”Istriku, Zeni dan Zena, hari ini ayah mendapat rezeki tak terhingga
bahkan diprediksi sampai 20 tahun kedepan laba dari saham-saham dan perusahaan
ayah akan terus mengalir tiada henti, Alhamdulillah.”
Ayahku
mengumumkannya di makan malam keluarga yang biasa kami lakukan di meja
makan bersejarah. Meja makan yang tak pernagh tergantikan sejak kami
tinggal di pinggiran kota Jakarta hingga Rumah kami ada di tengah-tengah
pusat kota Jakarta yang sangat strategis. Ayah menyebutkan bahwa meja
makan ini sangat bersejarah dan tak kan tergantikan. Walaupun terlihat
sudah tak sesuai trend meja makan saat ini tapi setidaknya tak pernah
rusak, kuat rayap-pun tak mampu menggigitnya kecuali akan tanggal
gigi-giginya tak tersisa. ”Buatan Jepara Asli, kuat sampai 200 tahun.”
Ayahku berkata suatu hari menceritakan sejarah meja makan ini.
”Alhamdulillah”,
itu adalah ucapan syukur yang terakhir dari ayah. Seingatku sejak itu
arah tujuan hidup Ayah dan keluarga Subronto ini berubah drastis. Jarang
sekali kudengar Tasbih, Tahmid atau sekedar mengucapkan salam saat kami
meninggalkan meja makan. Karena hanya tinggal Aku dan pembantuku saja
yang tersisa di meja makan ini.

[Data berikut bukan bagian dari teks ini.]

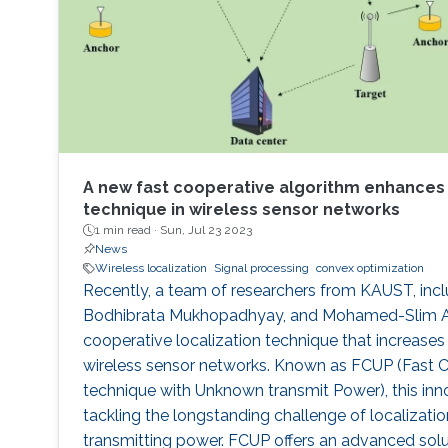
A new fast cooperative algorithm enhances 
technique in wireless sensor networks
1 min read ·
Sun, Jul 23 2023
News
Wireless localization
Signal processing
convex optimization
Recently, a team of researchers from KAUST, incl
Bodhibrata Mukhopadhyay, and Mohamed-Slim Alo
cooperative localization technique that increases l
wireless sensor networks. Known as FCUP (Fast C
technique with Unknown transmit Power), this inn
tackling the longstanding challenge of localizat
transmitting power. FCUP offers an advanced solu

Tempat bertemu kami di meja makan
bersejarah menurut Ayah sepi sudah.
Dalam
lamunan malam, satu suap makanan yang ada di hadapan tak sanggup lagi
tertelan bahkan tak sanggup mengangkat sendok apalagi membelah daging
stik yang ada di hadapanku. Begitu berlimpah hidangan di hadapanku.
Untuk 4 orang namun hanya aku yang duduk disini di meja makan kenangan.

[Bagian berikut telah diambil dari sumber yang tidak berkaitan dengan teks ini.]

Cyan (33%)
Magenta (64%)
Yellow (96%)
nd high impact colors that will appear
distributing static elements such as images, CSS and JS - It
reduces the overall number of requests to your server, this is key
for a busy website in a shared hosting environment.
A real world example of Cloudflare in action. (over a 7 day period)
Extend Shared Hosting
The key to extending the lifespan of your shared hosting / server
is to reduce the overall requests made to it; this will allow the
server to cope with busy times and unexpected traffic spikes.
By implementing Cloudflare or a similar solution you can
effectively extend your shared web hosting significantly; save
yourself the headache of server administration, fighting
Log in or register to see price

”Non Zena, kenapa? Ndak enak ya makanan yang bibi buatkan.” dengan lembut bibi imah mencoba berbincang denganku.
Inilah
yang kukhawatirkan ketika bibi bertanya dan khawatir makanan yang di
buatnya tidak enak. Padahal masakan bibi adalah masakan yang sejak ayah
dan ibuku berada di rumah yang elite ini sebelum masa sukses begitu
dirindukan karena terjamin kelezatannya. Setiap masakannya akan habis
tanpa sisa di meja makan. Terlebih Zeni adikku bisa 2 kali menambah
porsi makanannya. Tidak ada satupun dari keluargaku yang menginginkan
makan di luar. Masakan Bibi dapat mengalahkan masakan koki-koki terkenal
bintang lima.
”Ndak,
kok bi! Biarlah zena memandangi makanan ini terlebih dahulu. Mengenang
masa-masa lalu saat meja makan ini penuh canda, tawa, mimpi dan motivasi
hingga tangis.”
”Indah ya Bi, kalau masih seperti dulu, suasana makan malam keluarga ini.”
Semuanya
bermula dari kesuksesan demi kesuksesan yang di raih Ayah. Saham-saham
yang dimiliki hingga Perusahaannya telah memiliki 1000 lebih karyawan
tersebar di Indonesia dan di beberapa negara. Sebenarnya Ayah tak
berubah masih memperhatikan kedua anaknya yang begitu di cintai apalagi
Ibu. Walau kini mereka berdua semakin sering melancong dengan alasan
bisnis ke luar negeri tetap saja mengontrol kami setiap hari.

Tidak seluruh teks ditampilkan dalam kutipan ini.